-------- GIVEN INFORMATION

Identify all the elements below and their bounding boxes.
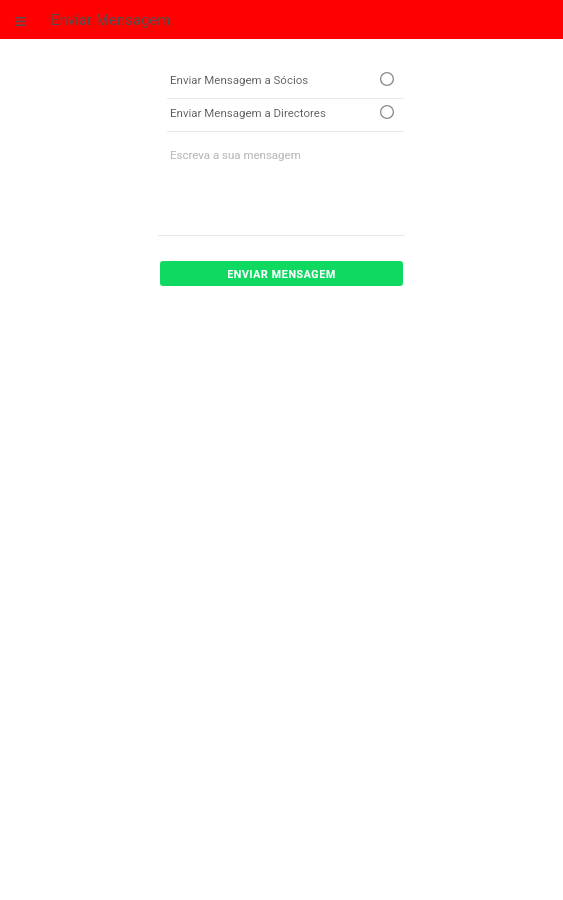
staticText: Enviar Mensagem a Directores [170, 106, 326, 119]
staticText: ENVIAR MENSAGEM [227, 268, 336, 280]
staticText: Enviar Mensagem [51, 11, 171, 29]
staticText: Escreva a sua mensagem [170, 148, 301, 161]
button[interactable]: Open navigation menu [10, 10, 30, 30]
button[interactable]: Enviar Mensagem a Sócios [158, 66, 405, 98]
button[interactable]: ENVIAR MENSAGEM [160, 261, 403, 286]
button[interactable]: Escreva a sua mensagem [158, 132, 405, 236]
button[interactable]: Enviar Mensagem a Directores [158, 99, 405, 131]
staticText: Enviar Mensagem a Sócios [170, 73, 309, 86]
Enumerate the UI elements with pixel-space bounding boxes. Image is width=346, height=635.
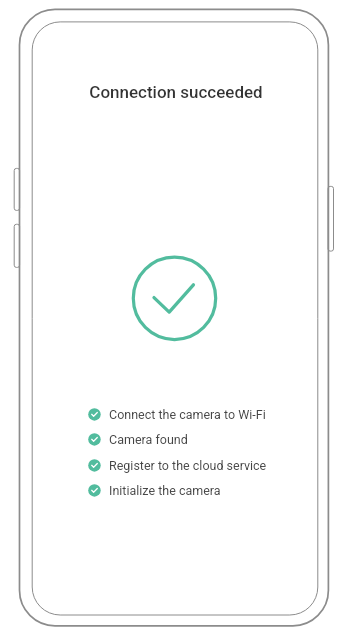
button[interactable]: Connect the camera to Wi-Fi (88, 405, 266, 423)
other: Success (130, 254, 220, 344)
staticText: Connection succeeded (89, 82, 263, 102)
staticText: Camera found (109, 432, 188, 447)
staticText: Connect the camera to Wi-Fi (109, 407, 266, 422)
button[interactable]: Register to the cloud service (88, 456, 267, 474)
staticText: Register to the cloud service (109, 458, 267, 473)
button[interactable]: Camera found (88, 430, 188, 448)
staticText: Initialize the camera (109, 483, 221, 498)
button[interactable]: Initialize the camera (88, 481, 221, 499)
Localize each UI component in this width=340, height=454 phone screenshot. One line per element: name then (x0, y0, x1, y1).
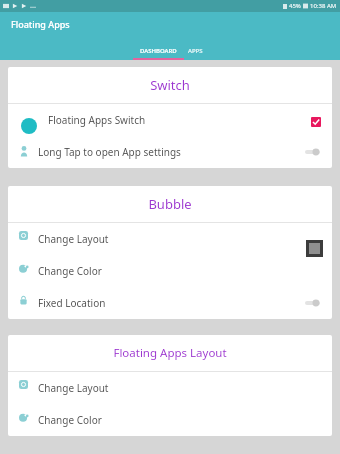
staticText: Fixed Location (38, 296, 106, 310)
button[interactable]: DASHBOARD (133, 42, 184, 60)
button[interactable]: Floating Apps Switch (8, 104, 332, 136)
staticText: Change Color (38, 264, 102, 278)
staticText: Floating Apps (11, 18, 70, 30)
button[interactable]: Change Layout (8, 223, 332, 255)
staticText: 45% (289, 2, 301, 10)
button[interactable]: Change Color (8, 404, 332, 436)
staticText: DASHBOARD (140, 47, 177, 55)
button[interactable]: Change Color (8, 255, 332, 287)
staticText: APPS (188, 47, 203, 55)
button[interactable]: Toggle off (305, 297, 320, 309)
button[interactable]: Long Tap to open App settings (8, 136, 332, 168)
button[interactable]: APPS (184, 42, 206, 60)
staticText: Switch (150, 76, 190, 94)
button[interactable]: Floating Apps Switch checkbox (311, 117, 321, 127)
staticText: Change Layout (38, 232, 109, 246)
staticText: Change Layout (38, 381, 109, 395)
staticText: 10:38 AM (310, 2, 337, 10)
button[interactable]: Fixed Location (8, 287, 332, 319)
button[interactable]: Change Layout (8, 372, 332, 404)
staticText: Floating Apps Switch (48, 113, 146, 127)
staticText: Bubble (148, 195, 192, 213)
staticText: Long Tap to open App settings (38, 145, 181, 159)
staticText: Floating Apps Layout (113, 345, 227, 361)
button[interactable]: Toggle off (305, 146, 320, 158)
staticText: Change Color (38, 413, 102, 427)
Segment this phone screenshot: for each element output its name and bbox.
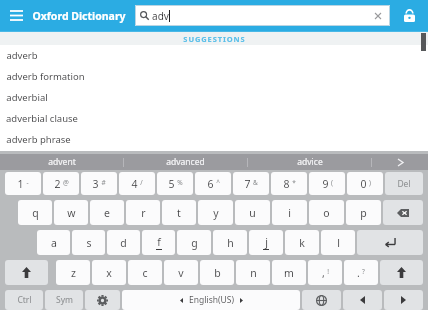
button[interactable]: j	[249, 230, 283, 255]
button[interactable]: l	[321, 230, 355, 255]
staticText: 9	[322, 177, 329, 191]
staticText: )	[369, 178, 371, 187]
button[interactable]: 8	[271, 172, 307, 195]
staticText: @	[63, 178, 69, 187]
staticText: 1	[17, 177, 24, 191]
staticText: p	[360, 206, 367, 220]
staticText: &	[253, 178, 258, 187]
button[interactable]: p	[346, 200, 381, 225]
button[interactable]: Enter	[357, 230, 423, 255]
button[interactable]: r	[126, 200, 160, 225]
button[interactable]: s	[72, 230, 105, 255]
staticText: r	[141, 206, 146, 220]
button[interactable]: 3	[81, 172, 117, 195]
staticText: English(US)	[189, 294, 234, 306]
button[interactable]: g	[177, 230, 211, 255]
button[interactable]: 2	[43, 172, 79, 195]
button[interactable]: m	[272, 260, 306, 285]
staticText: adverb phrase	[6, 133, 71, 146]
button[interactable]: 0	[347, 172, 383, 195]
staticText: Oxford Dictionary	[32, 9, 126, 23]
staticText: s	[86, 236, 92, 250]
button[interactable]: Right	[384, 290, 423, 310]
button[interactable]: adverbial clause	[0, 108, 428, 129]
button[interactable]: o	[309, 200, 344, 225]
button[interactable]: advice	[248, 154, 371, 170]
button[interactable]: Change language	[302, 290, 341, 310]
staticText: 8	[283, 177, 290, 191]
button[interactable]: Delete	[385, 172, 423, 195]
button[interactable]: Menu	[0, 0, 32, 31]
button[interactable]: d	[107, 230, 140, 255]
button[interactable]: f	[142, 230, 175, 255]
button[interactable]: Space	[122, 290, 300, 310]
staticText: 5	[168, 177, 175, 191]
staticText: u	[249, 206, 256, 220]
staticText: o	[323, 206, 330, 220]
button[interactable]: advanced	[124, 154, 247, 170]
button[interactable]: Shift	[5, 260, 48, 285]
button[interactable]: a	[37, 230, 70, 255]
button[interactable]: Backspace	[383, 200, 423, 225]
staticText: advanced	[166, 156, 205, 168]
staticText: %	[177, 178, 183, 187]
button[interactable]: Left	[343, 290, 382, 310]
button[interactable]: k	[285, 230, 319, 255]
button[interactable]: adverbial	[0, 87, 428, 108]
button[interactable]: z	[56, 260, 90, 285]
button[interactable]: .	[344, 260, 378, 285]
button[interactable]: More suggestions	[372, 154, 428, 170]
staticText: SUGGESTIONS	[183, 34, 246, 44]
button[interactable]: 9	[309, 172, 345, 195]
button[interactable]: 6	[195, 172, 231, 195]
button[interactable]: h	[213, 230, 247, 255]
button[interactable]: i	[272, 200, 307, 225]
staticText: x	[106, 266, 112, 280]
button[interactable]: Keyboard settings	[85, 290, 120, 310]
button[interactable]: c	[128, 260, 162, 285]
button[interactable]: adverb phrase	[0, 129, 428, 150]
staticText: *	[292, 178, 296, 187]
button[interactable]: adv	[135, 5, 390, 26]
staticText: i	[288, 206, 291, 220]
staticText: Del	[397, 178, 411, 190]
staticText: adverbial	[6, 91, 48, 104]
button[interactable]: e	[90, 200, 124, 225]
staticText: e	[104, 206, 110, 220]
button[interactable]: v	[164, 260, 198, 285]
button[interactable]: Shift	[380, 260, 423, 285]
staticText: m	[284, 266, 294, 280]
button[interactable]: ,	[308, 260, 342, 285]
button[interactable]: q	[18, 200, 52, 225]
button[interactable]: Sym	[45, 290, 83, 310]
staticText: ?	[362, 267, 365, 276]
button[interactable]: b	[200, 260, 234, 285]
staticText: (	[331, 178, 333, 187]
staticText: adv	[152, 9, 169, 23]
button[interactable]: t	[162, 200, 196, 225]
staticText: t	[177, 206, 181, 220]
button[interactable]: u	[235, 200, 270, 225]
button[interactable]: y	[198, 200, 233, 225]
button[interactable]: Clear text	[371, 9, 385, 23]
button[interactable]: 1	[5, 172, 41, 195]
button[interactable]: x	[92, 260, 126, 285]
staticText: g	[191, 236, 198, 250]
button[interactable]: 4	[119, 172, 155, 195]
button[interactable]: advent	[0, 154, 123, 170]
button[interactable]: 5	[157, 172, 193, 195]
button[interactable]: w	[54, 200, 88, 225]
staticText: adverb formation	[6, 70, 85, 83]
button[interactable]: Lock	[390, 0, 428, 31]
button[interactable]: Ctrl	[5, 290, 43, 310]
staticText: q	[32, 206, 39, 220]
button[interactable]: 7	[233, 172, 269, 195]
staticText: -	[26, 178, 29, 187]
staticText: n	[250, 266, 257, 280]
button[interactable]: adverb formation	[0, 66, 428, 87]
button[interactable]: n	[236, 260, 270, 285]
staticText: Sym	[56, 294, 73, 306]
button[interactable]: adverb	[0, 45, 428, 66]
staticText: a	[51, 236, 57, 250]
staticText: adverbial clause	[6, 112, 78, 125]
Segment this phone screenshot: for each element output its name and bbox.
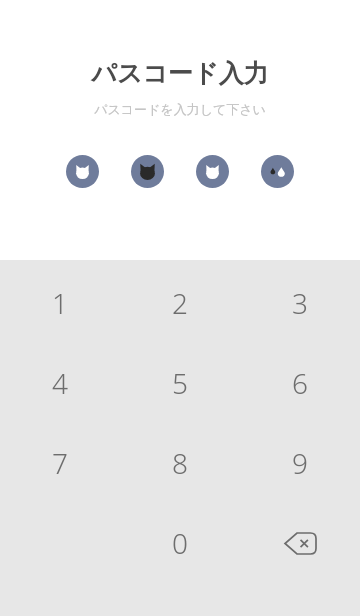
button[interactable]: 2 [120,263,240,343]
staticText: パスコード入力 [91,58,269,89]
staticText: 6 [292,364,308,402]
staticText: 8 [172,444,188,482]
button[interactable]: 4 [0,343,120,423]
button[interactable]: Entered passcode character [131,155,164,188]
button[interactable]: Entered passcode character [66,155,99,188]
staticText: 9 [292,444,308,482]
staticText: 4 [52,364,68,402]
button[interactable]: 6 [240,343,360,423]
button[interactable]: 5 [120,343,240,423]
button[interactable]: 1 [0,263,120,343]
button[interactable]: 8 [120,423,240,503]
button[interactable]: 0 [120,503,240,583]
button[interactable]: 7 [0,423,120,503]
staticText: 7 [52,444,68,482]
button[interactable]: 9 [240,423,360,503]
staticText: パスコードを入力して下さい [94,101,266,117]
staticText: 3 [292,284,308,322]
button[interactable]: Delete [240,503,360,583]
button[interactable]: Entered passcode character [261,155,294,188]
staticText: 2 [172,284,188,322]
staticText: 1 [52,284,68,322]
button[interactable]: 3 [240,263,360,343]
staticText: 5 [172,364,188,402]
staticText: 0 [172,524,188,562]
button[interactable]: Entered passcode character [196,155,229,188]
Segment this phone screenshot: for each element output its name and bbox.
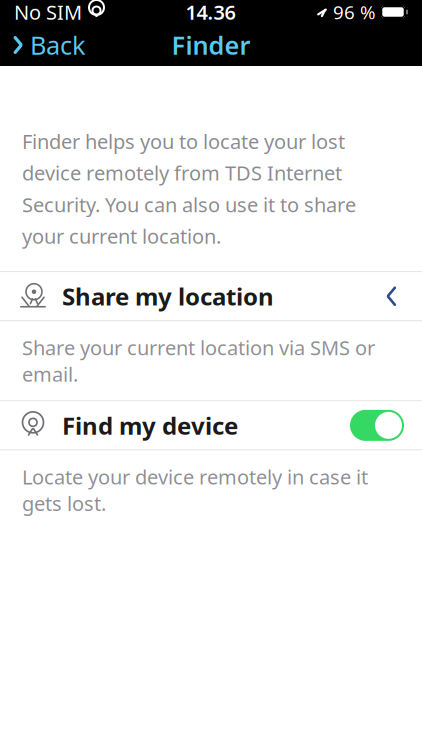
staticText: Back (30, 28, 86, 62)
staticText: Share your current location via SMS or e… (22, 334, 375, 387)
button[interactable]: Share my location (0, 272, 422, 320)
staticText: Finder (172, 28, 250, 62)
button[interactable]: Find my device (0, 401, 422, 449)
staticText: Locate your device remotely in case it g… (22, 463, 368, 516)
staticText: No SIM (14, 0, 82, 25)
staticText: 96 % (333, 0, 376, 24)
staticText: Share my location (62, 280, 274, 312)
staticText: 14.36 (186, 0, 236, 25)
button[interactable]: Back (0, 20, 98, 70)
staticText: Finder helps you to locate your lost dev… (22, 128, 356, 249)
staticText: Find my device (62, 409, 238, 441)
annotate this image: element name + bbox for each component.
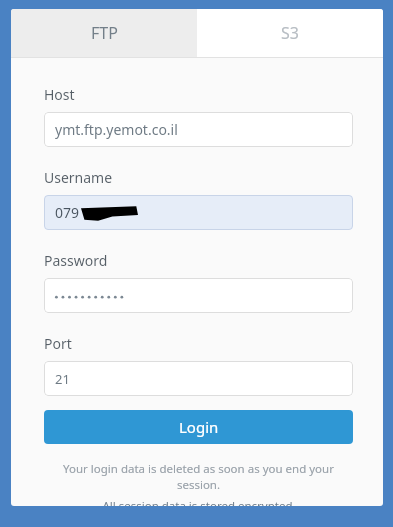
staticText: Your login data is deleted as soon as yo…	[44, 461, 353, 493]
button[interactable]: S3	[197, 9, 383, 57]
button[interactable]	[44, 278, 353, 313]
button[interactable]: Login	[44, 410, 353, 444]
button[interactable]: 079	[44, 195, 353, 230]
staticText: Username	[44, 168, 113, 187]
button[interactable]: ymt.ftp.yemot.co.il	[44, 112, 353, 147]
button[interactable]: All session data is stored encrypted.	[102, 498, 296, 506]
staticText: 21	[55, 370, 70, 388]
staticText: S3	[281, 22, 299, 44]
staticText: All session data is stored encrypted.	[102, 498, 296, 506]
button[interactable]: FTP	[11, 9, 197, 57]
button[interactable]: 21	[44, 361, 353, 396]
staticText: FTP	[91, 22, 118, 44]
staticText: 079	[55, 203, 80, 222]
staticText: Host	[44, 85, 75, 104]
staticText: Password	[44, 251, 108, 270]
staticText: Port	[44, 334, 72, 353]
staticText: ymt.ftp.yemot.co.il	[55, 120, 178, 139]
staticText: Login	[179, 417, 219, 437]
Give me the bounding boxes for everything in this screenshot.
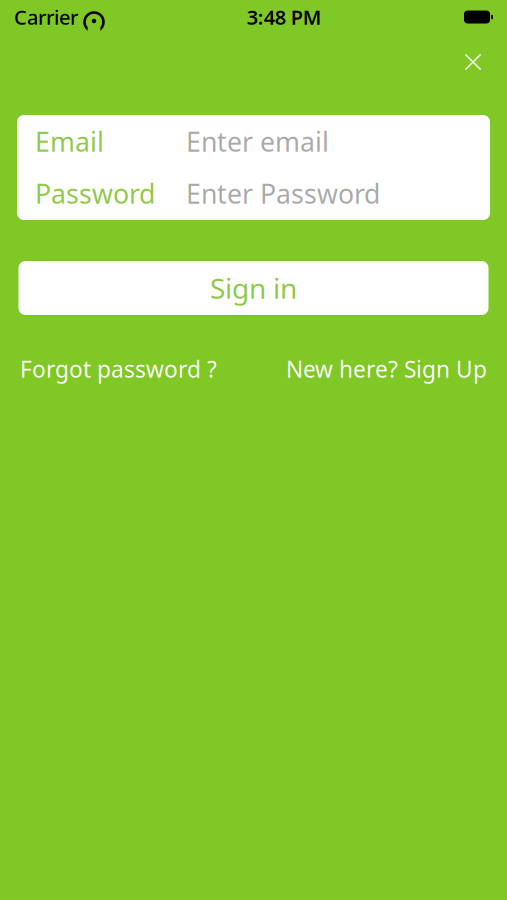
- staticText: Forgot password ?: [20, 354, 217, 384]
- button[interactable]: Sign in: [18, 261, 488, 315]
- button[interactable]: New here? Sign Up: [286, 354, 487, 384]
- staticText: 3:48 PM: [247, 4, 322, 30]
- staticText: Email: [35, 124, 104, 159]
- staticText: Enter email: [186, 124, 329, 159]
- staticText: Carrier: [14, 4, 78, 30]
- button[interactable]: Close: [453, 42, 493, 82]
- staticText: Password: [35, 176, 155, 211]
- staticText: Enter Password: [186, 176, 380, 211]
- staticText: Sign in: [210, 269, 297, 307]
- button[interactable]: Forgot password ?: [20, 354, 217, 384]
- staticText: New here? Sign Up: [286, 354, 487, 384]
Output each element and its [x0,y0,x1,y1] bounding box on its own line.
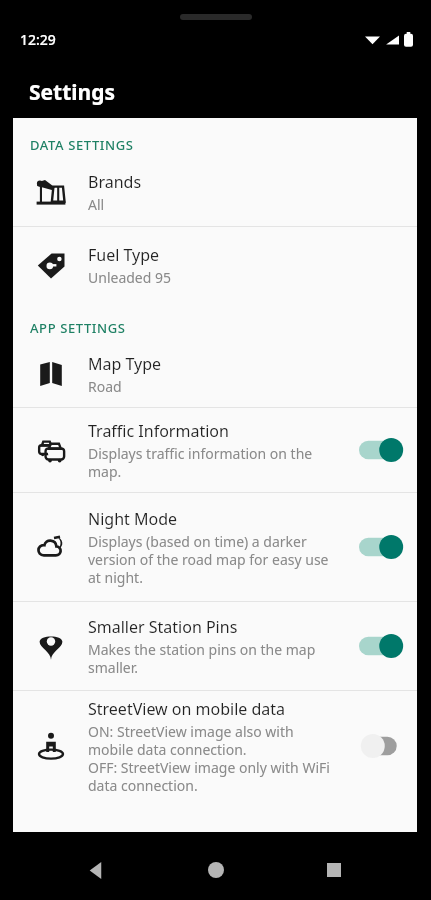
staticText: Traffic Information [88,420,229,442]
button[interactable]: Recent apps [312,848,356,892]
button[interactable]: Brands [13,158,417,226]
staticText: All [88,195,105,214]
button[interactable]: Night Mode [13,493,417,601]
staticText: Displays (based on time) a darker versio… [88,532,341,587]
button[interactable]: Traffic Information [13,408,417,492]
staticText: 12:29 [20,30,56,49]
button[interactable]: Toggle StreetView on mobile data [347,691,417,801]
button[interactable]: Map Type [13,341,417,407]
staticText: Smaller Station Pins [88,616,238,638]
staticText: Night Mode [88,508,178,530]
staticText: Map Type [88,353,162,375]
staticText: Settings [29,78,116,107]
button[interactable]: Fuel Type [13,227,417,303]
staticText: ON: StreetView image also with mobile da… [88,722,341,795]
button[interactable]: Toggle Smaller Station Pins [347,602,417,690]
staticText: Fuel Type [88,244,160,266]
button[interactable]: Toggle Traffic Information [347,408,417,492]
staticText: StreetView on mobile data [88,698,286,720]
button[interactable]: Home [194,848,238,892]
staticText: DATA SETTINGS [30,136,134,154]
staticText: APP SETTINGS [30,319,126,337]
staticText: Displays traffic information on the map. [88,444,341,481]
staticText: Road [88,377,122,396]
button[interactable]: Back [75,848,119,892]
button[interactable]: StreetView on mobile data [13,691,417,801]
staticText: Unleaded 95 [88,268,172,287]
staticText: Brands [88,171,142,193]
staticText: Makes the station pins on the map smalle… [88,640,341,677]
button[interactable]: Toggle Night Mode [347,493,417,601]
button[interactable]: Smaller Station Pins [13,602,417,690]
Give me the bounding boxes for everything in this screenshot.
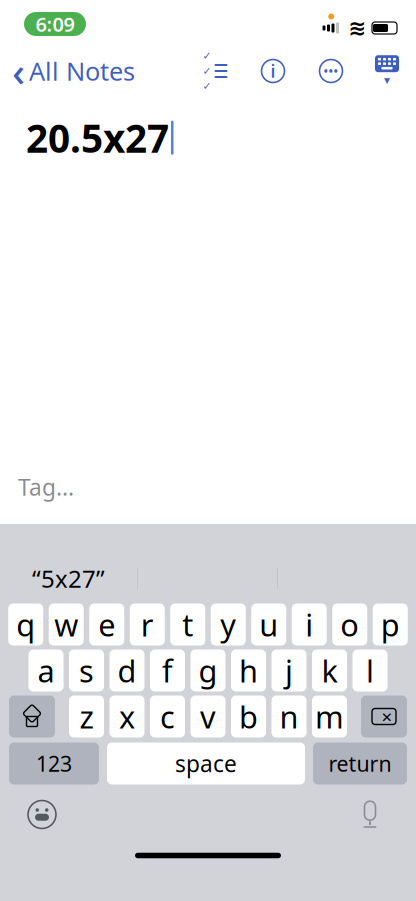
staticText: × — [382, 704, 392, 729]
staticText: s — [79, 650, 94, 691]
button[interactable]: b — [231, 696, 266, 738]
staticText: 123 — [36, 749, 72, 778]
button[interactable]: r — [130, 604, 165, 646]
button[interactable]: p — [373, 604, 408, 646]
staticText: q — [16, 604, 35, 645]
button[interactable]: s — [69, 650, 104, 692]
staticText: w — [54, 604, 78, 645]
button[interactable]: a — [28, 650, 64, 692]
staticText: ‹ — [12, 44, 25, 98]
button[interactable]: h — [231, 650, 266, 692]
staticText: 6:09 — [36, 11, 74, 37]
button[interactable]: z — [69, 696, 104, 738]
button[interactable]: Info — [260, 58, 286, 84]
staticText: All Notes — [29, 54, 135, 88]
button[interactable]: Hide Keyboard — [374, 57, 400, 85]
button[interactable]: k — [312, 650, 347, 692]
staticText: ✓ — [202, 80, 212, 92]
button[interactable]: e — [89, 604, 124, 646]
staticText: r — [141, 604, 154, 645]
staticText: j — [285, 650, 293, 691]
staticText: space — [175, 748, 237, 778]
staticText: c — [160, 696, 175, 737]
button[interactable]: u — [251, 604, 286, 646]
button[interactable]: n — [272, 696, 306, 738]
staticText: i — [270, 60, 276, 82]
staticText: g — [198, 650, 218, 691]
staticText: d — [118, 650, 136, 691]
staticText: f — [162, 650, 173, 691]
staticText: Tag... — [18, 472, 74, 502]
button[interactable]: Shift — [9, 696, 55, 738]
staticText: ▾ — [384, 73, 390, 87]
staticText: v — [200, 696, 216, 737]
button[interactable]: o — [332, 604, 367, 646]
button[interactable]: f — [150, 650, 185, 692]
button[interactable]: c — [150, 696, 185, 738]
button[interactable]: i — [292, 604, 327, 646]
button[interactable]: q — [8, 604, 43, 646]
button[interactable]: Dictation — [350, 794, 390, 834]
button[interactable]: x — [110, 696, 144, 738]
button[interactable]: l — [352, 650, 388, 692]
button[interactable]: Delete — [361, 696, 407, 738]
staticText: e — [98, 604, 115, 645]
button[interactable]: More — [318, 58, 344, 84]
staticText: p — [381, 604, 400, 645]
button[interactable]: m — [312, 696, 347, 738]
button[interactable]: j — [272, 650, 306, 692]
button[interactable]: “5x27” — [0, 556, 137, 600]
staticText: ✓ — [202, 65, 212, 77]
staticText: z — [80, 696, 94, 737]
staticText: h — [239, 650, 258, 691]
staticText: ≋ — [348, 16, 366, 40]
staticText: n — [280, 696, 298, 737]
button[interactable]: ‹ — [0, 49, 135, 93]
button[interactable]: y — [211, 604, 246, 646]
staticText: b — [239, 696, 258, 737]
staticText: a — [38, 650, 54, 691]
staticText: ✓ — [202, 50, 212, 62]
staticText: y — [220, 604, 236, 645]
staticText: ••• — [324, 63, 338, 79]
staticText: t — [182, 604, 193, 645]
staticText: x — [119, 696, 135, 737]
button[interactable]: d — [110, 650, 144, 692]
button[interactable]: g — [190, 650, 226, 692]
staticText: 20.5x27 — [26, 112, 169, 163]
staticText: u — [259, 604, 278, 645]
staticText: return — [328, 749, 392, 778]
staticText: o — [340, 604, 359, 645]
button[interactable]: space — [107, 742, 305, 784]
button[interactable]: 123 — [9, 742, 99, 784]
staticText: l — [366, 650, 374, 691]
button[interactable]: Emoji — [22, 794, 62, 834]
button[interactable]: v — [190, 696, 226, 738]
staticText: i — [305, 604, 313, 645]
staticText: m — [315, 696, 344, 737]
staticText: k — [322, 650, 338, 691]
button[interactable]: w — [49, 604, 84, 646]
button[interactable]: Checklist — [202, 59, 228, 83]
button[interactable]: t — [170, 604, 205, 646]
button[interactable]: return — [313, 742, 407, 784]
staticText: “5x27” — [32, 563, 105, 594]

----------------

TASK INSTRUCTIONS: Looking at the entries, how many lines contain the string "Keyboard"? The answer is that number alone.

WORKED SOLUTION: 2